RENO, Nev. (AP) -- Friends can't believe it and even local law enforcement officials admit the college student from Minnesota accused in a string of pipe bombings doesn't strike them as the typical terrorist.
"He looks like the average college kid from the Midwest," Washoe County Sheriff Dennis Balaam said of Lucas John Helder, 21, who is accused of placing homemade bombs in mailboxes in five states.
"He's a quiet, polite, well-behaved, well-mannered kind of kid. When I talked with him, he shook my hand and called me sir," the sheriff told The Associated Press in Reno.
Authorities were left to reconcile that portrait with the young man they said confessed to making 24 pipe bombs out of tape, paper clips and Christmas tree bulbs. Six people were injured from the bombs, which were packed with smokeless gunpowder and BBs or nails.
The FBI said Helder placed 18 of the devices in mailboxes in Iowa, Illinois, Nebraska, Colorado and Texas, along with anti-government notes. Helder had six other bombs with him when he was arrested Tuesday, authorities said.
"He indicated to FBI agents he knew people would be injured if these pipe bombs were detonated," Assistant U.S. Attorney Craig Denney said Wednesday.
Helder faces federal charges in four states. At a brief hearing in Reno on Wednesday, he was ordered held without bail for transfer to Iowa. He could be sent to prison for life if convicted.
U.S. District Court Magistrate Robert McQuaid Jr. denied a request to release Helder to the custody of his parents. "It's apparent to me that he suffers from some apparent mental health problems," McQuaid said.
Asked by the judge if he understood that he does not have to make any statement, Helder replied, "most definitely." Asked if he understood that any statements he made can be used against him, he replied "for sure."
Helder's deputy public defender, Vito de la Cruz, said Helder was willing to face the charges. "He's anxious to have a jury trial," he said.

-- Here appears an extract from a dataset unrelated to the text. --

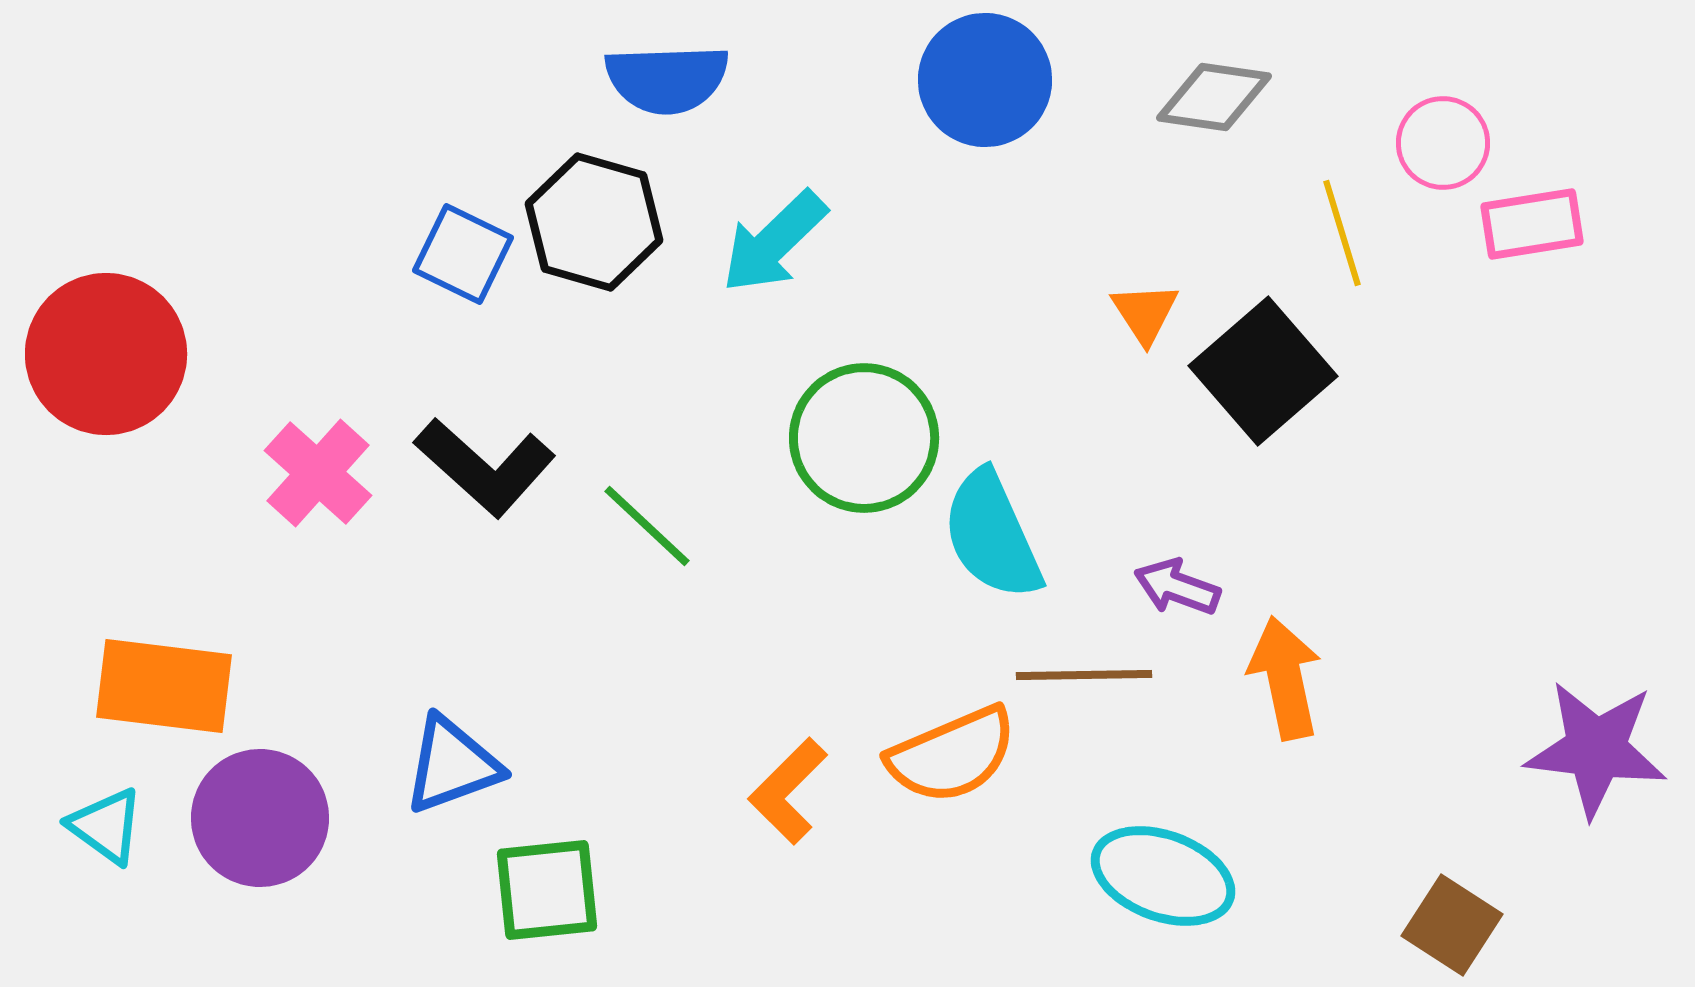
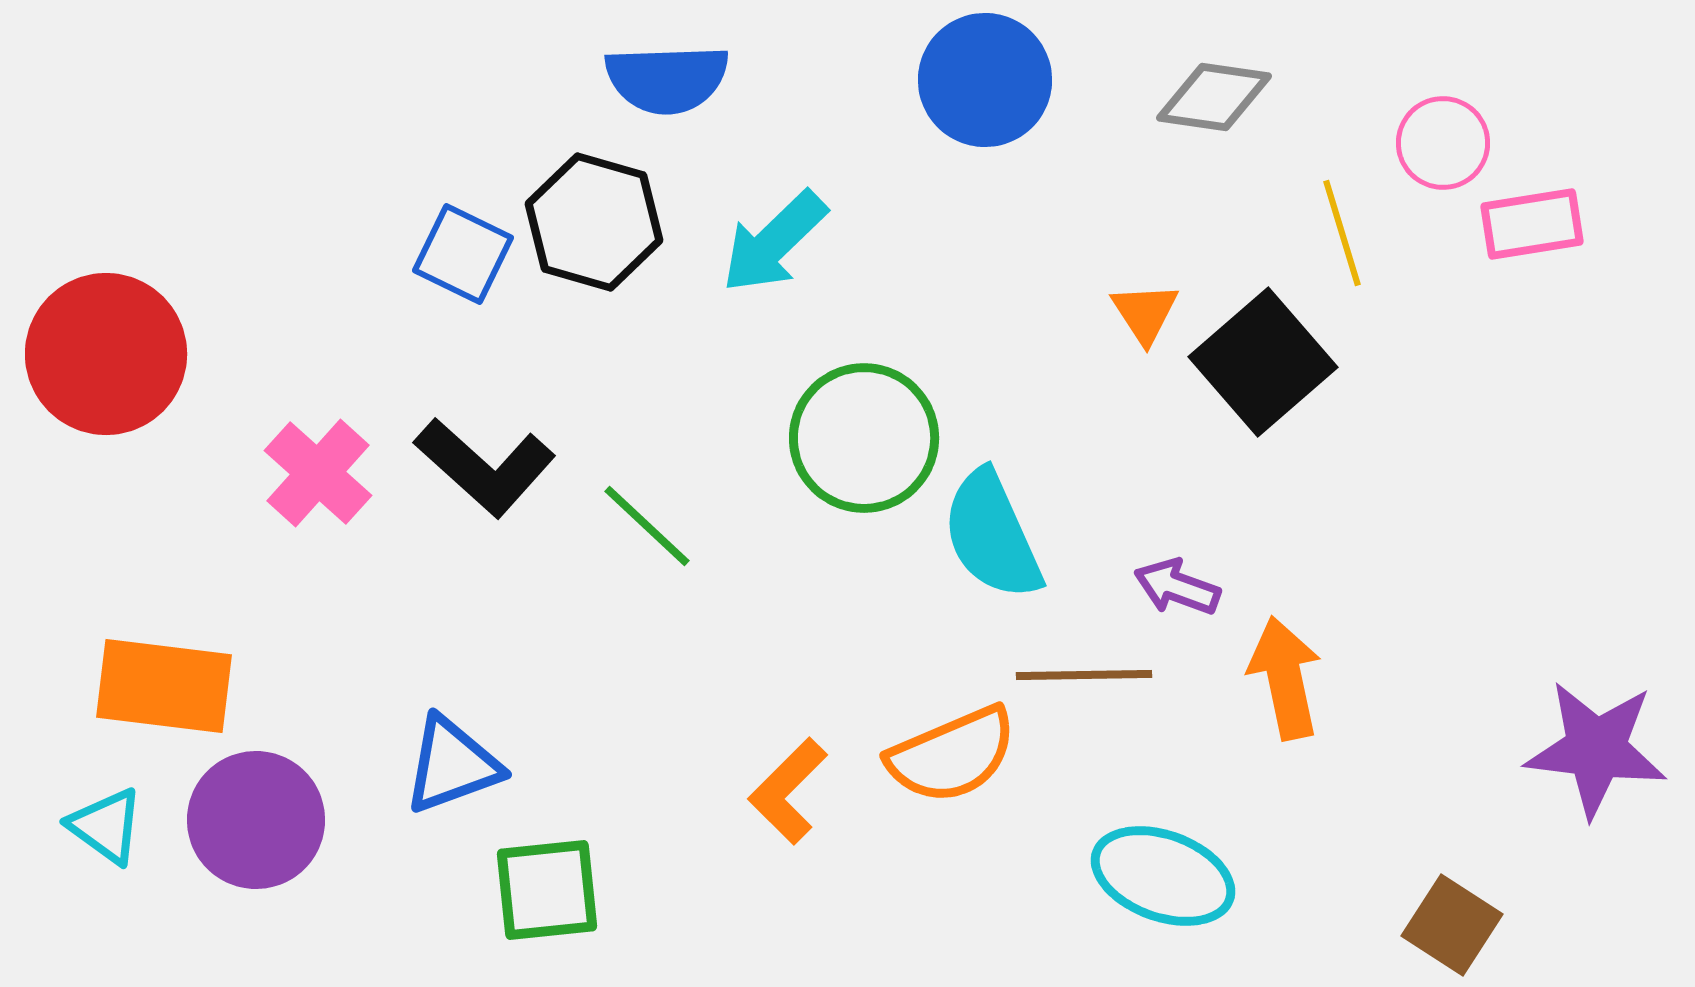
black square: moved 9 px up
purple circle: moved 4 px left, 2 px down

The FBI issued an alert for Helder after his father, Cameron, called police late Monday night about letters from his son that included references to death, anti-government comments and the phrase "Mailboxes are exploding." The same phrase was in the notes found with the bombs.

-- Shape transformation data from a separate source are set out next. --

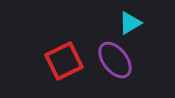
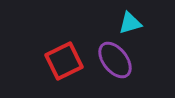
cyan triangle: rotated 15 degrees clockwise
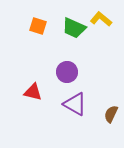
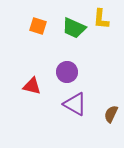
yellow L-shape: rotated 125 degrees counterclockwise
red triangle: moved 1 px left, 6 px up
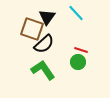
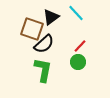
black triangle: moved 4 px right; rotated 18 degrees clockwise
red line: moved 1 px left, 4 px up; rotated 64 degrees counterclockwise
green L-shape: rotated 45 degrees clockwise
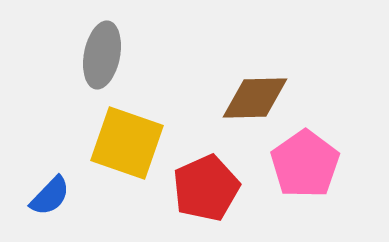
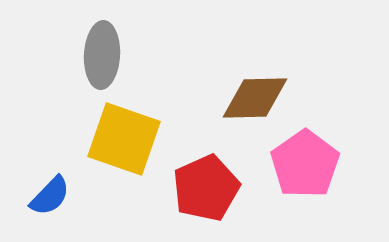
gray ellipse: rotated 8 degrees counterclockwise
yellow square: moved 3 px left, 4 px up
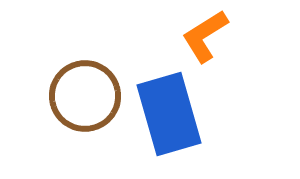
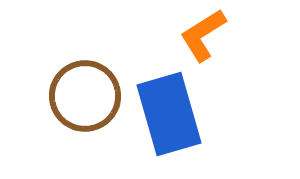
orange L-shape: moved 2 px left, 1 px up
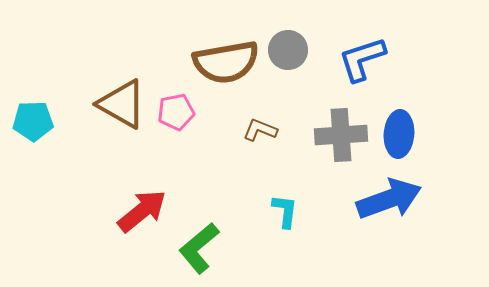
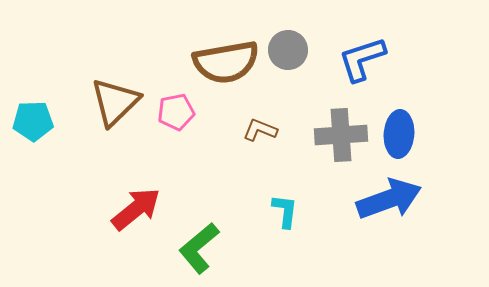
brown triangle: moved 7 px left, 2 px up; rotated 46 degrees clockwise
red arrow: moved 6 px left, 2 px up
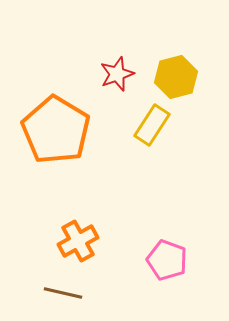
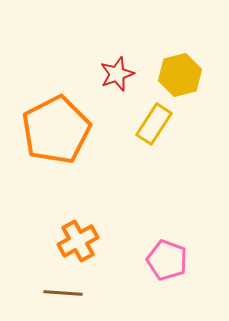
yellow hexagon: moved 4 px right, 2 px up
yellow rectangle: moved 2 px right, 1 px up
orange pentagon: rotated 14 degrees clockwise
brown line: rotated 9 degrees counterclockwise
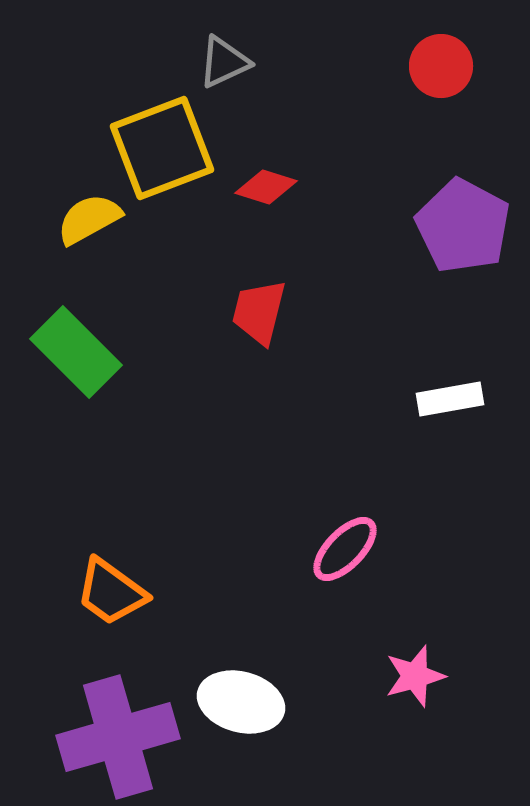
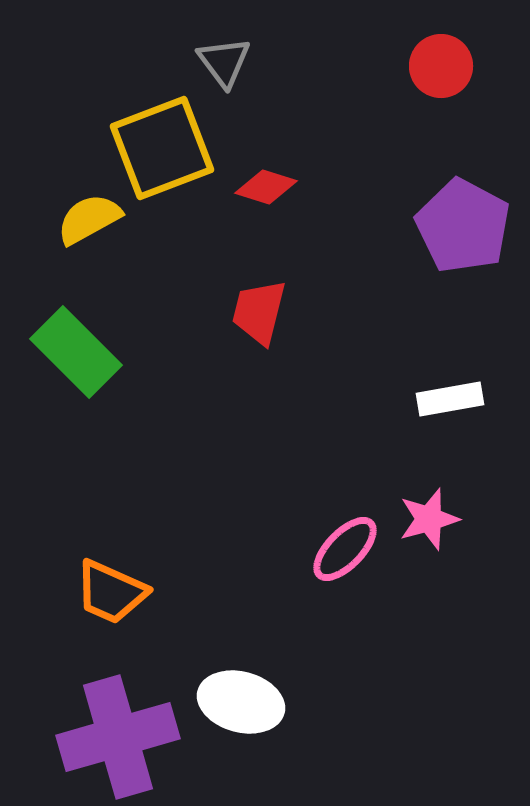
gray triangle: rotated 42 degrees counterclockwise
orange trapezoid: rotated 12 degrees counterclockwise
pink star: moved 14 px right, 157 px up
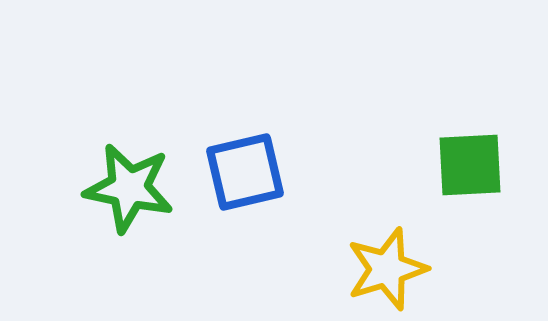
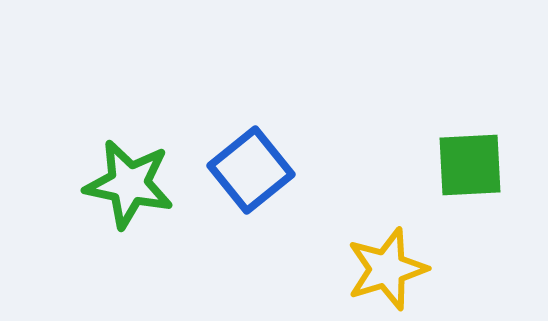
blue square: moved 6 px right, 2 px up; rotated 26 degrees counterclockwise
green star: moved 4 px up
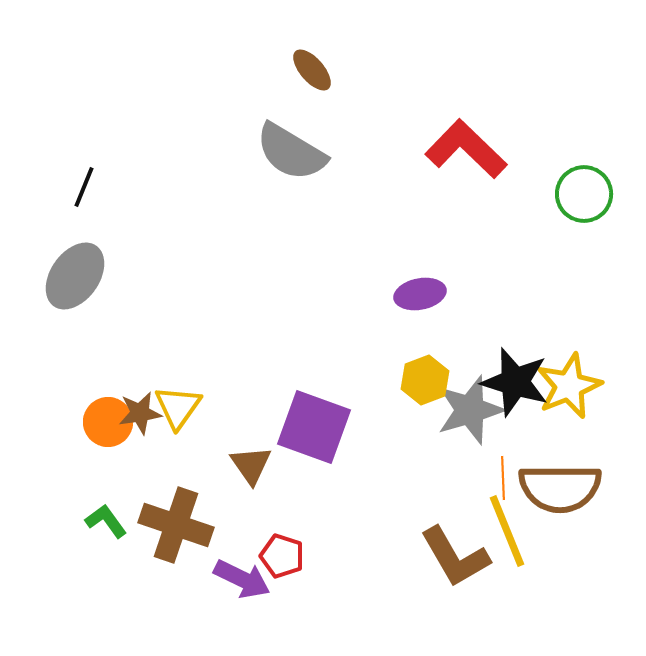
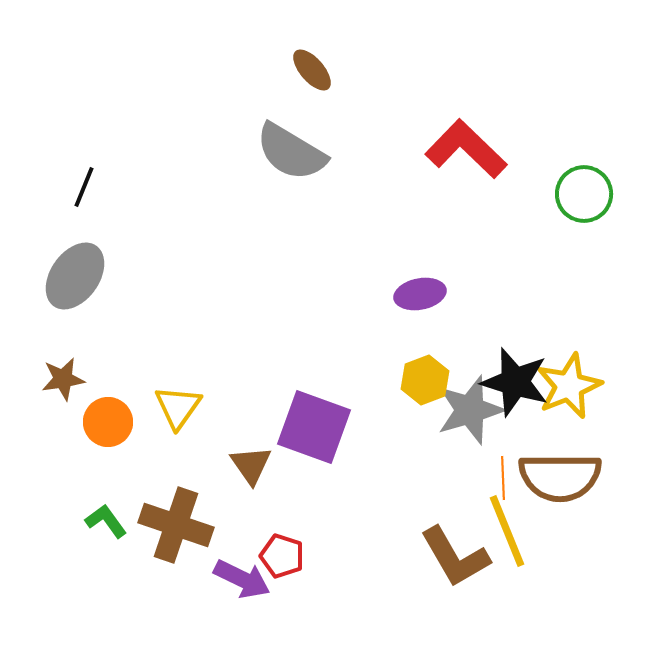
brown star: moved 77 px left, 34 px up
brown semicircle: moved 11 px up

The bombs rattled the heartland and brought back memories of last fall's anthrax-by-mail attacks as well as the case of the Unabomber, who was turned in by his own brother. The bombings prompted the Postal Service to suspend service in some areas and urge people to leave their mailboxes open so letter carriers could peer inside.

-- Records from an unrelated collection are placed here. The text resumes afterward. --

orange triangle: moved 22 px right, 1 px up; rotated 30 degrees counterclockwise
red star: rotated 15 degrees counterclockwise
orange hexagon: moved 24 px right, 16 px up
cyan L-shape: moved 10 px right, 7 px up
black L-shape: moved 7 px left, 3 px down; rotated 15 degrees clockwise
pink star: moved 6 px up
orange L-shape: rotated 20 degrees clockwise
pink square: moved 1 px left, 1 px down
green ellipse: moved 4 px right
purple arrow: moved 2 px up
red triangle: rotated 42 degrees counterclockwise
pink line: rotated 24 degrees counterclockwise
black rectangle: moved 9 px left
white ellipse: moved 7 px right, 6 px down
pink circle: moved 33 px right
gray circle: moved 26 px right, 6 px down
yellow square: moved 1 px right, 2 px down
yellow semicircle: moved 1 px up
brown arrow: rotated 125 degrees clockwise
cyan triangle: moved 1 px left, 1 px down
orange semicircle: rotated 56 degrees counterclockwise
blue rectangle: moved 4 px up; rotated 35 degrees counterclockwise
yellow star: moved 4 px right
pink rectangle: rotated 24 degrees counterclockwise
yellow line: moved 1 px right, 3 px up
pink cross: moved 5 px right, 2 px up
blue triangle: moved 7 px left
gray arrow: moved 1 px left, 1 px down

Helder was described Wednesday as bright, polite and not given to ranting about politics. In high school, he played football and golf and was in the choir. Until this week, his criminal record showed only a marijuana possession charge last October.
James Divine, his roommate at the University of Wisconsin-Stout in Menomonie, Wis., was quoted as telling authorities that Helder had mentioned some "anti-government rhetoric here and there" but that he felt it was harmless.
The FBI said Helder admitted making the first of his eight bombs in his Menomonie apartment after buying some of the raw materials in mid-April. He made 16 more bombs at a motel near Omaha, Neb., the FBI said.
During his odyssey, Helder was stopped by police and released three times for traffic violations. On Friday, Helder was pulled over for speeding in St. Edward, Neb., 12 miles from where a pipe bomb was found later.
His capture ended a virtually nonstop driving stint during which he did little to conceal his identity. He checked into a Nebraska motel under his own name and used his credit card at a gas station.
His parents arrived at Reno-Tahoe International Airport early Thursday from their home in Pine Island, Minn. They appeared grim and exhausted as they were whisked away by FBI agents. Reporters were kept well away and unable to ask questions.
"It's finally set in that it was unfortunately their son," said the Rev. Dennis Kampa, the Helders' longtime priest.